Segment Start: Input data

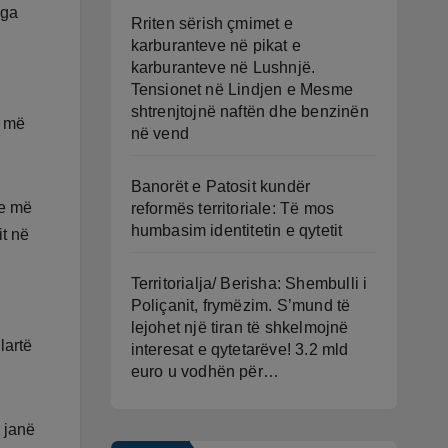
nga
Rriten sërish çmimet e
karburanteve në pikat e
karburanteve në Lushnjë.
Tensionet në Lindjen e Mesme
shtrenjtojnë naftën dhe benzinën
t më
në vend
Banorët e Patosit kundër
ve më
reformës territoriale: Të mos
humbasim identitetin e qytetit
it në
Territorialja/ Berisha: Shembulli i
Poliçanit, frymëzim. S’mund të
lejohet një tiran të shkelmojnë
lartë
interesat e qytetarëve! 3.2 mld
euro u vodhën për…
 janë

Segment End: Input data

▸ Activity: Now transcribe all the entries above exactly, so that no picture is carried over.

▸ Answer space:
nga
Rriten sërish çmimet e
karburanteve në pikat e
karburanteve në Lushnjë.
Tensionet në Lindjen e Mesme
shtrenjtojnë naftën dhe benzinën
t më
në vend
Banorët e Patosit kundër
ve më
reformës territoriale: Të mos
humbasim identitetin e qytetit
it në
Territorialja/ Berisha: Shembulli i
Poliçanit, frymëzim. S’mund të
lejohet një tiran të shkelmojnë
lartë
interesat e qytetarëve! 3.2 mld
euro u vodhën për…
 janë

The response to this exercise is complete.